OCFS2/DesignDocs/InodeStealing

INODE STEALING

Owner: TaoMa

Introduction

In OCFS2, we allocate the inodes from slot specific inode_alloc to avoid inode creation congestion. The local alloc file grows in a large contiguous chunk. As for a 4K bs, it grows 4M every time. So 1024 inodes will be allocated from global_bitmap at a time.

Over time, if the fs gets fragmented enough(e.g, the user has created many small files and also delete some of them), we can end up in a situation, whereby we cannot extend the inode_alloc as we don't have a large chunk free in the global_bitmap even if df shows few gigs free. More annoying is that this situation will invariably mean that while one cannot create inodes on one node but can from another node. Still more annoying is that an unused slot may have space for plenty of inodes but is unusable as the user may not be mounting as many nodes anymore.

One solution is an offline defrag(http://oss.oracle.com/osswiki/OCFS2(2f)DesignDocs(2f)defragmentation.html). While that is workable, it is not reasonable to expect users will be happy to umount the volume on all nodes, run defrag, and then mount, etc. Our fix needs to be online, and preferably, transparent.

Solution

One solution is to steal inodes from another slot. If we are in this condition, we are close to ENOSPC. So a slower alloc is better than no alloc. In this case, we begin from the last node which is normally the most least frequently used and try to allocate from it. If that fails, we go to its previous slot and have a try. Eventually we will reach node 0. If there is still no space available, we return ENOSPC. So The normal inode alloc process looks like this:

• Allocate from its own inode_alloc:000X(the mechanism we currently use)
  • If we can reserve, OK.
  • If fails, try to allocate a large chunk from global_bitmap and reserve once again.
• If fails, try to allocate from the last node's inode_alloc.
  • Just try to reserve, we don't go for global_bitmap if this inode also can't allocate the inode.
• If fails, try the node before it until we reach inode_alloc:0000. In the process, we will skip its own inode_alloc.
• If fails, try to allocate from its own inode_alloc:000X once again.(Here is a chance that the global_bitmap may has a large enough chunk now during the inode iteration).

Implementation

The source code change is very limited. Just some modification in ocfs2_reserve_new_inode and ocfs2_reserve_suballoc_bits.

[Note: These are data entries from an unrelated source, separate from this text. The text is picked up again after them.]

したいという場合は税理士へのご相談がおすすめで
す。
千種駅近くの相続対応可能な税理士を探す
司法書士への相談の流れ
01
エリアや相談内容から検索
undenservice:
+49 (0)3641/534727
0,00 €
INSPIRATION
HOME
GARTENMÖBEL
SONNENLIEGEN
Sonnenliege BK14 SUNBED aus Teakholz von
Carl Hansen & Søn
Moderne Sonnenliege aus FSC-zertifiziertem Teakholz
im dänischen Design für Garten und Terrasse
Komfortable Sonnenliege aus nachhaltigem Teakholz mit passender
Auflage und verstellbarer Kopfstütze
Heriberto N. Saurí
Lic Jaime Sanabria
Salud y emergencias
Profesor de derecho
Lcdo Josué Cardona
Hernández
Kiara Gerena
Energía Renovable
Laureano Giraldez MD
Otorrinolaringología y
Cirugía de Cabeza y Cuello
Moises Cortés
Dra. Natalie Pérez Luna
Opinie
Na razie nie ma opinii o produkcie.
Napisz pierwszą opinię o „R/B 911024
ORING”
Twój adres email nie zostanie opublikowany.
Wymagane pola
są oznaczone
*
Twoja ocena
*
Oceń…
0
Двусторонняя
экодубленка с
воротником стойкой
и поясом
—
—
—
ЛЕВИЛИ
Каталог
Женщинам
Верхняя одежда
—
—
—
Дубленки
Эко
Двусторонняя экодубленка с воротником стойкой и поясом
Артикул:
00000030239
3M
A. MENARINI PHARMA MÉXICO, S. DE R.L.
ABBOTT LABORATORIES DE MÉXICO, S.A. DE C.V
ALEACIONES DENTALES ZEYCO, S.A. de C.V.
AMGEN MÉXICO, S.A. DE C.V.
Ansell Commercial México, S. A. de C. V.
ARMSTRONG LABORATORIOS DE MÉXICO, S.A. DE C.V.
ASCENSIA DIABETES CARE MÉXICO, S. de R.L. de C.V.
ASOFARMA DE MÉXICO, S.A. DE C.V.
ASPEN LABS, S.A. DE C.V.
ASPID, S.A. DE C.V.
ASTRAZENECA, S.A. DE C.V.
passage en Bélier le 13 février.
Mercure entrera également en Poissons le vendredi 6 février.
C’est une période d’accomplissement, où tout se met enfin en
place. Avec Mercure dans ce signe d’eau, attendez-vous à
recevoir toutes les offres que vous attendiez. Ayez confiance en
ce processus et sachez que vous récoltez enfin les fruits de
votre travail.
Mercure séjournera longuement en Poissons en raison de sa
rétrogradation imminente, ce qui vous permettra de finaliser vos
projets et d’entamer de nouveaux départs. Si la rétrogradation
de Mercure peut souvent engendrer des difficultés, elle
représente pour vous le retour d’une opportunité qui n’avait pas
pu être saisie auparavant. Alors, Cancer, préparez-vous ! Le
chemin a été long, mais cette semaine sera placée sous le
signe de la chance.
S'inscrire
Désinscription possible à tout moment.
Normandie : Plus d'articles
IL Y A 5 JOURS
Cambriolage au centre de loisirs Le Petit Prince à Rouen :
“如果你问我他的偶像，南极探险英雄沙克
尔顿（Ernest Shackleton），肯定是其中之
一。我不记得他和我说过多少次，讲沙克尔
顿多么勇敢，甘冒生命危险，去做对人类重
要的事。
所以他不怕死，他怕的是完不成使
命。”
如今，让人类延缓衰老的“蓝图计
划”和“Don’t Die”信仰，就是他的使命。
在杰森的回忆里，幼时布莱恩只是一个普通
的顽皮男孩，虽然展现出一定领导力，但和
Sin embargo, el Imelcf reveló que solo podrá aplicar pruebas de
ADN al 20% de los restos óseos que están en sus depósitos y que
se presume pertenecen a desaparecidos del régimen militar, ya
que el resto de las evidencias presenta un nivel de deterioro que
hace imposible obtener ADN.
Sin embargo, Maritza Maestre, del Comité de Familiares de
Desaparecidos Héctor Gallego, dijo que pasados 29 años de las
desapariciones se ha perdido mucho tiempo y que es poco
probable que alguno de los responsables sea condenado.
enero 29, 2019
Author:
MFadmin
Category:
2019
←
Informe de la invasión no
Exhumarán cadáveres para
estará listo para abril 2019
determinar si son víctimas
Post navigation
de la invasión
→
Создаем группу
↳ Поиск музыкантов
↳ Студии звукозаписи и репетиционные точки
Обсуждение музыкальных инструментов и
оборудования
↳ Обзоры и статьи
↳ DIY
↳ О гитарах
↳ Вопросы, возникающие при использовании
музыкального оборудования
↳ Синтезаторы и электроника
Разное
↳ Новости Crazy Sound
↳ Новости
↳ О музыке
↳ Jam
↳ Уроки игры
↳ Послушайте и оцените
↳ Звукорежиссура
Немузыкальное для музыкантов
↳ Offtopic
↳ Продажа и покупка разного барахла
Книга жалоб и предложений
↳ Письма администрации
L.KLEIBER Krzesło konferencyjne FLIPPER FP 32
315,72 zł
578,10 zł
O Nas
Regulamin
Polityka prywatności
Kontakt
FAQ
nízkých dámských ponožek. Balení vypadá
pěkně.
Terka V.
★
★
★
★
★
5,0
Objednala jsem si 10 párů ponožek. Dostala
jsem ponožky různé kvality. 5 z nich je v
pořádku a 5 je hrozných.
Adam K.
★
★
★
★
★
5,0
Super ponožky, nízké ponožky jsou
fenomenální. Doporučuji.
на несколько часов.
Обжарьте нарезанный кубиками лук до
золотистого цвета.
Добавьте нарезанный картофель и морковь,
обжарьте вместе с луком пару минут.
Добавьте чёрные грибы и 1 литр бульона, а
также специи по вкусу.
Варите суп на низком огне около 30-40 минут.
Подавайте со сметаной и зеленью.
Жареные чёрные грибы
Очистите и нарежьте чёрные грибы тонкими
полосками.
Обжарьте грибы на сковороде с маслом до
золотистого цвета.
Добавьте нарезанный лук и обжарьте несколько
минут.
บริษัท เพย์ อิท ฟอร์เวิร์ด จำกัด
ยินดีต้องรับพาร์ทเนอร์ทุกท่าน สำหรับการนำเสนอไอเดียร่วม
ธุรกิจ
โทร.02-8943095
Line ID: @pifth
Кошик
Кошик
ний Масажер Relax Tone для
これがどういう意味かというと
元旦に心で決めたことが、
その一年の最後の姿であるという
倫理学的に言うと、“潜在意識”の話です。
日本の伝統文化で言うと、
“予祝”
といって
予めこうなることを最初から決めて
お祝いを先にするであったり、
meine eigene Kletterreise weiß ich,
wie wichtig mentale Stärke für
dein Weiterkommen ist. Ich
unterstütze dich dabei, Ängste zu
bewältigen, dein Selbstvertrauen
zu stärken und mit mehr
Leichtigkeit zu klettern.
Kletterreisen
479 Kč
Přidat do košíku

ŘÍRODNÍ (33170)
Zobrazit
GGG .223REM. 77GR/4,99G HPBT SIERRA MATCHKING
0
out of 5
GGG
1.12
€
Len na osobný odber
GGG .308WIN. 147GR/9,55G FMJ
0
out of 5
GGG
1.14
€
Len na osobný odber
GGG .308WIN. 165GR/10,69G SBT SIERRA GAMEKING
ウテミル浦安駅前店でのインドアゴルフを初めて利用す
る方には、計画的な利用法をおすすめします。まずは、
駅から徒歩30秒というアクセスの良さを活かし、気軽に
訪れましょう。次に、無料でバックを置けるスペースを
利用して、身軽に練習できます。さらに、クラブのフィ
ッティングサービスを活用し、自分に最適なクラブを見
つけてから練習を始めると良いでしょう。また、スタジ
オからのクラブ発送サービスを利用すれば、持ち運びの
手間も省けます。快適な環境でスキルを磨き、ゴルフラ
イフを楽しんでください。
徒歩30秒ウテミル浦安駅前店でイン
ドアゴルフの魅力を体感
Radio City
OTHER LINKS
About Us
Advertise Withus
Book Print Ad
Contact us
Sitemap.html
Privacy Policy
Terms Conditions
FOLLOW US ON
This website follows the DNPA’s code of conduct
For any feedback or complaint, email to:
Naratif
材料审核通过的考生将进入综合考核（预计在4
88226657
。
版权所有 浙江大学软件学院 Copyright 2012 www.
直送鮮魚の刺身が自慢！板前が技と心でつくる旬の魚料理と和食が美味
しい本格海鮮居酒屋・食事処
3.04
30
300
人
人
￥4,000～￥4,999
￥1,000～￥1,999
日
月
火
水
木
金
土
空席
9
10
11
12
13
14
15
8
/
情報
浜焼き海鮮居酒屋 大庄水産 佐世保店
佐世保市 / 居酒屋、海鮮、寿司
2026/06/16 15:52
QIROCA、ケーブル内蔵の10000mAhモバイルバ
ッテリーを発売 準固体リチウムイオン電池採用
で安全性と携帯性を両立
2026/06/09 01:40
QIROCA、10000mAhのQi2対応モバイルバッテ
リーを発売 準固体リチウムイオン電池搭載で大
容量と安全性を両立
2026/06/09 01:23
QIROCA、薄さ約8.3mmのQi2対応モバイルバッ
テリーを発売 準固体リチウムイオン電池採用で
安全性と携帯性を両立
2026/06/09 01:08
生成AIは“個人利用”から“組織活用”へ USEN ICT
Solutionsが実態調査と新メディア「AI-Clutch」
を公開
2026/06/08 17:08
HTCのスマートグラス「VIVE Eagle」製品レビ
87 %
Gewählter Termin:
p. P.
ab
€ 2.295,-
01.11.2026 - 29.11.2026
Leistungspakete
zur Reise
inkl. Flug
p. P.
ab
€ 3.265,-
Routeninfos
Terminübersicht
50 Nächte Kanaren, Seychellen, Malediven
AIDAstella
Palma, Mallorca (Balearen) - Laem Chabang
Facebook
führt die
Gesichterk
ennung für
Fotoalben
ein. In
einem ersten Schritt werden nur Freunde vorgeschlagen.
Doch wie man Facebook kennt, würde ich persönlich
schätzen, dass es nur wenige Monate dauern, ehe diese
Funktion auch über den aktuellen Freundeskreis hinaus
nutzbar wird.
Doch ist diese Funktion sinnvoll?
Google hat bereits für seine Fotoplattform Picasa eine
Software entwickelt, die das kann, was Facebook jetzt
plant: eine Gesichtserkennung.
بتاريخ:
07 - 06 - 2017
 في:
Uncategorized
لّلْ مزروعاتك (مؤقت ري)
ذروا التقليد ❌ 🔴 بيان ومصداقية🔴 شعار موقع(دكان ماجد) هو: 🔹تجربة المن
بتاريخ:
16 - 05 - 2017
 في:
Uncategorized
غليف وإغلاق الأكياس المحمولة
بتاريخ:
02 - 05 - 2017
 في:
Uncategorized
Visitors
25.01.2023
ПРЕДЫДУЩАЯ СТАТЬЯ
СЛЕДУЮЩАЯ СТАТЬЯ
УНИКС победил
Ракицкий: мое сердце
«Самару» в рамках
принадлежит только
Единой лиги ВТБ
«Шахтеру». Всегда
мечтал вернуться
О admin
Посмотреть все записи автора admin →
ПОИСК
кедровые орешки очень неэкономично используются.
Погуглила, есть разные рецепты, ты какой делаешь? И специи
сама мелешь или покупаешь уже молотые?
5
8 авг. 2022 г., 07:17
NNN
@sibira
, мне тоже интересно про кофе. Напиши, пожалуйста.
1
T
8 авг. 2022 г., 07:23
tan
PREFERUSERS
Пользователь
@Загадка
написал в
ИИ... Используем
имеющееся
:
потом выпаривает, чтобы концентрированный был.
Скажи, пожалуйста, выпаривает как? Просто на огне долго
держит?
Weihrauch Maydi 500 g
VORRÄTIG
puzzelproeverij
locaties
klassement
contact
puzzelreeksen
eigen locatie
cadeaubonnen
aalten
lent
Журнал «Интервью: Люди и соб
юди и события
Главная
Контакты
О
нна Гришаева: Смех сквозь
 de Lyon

• ocfs2_reserve_new_inode:
  • When ocfs2_reserve_suballoc_bits fails with -ENOSPC, iterate all the other inodes to reserve a node. The iteration algorithm has been discussed above.
  • Try ocfs2_reserve_suballoc_bits once again in the end.
• ocfs2_reserve_suballoc_bits:
  • Add a parameter to indicate whether we need to go for global_bitmap. For other nodes, we don't do that it.
• ocfs2_mknod_locked
  • Now we can allocate from other slots, so ocfs2_dino.i_suballoc_slot has to be changed also.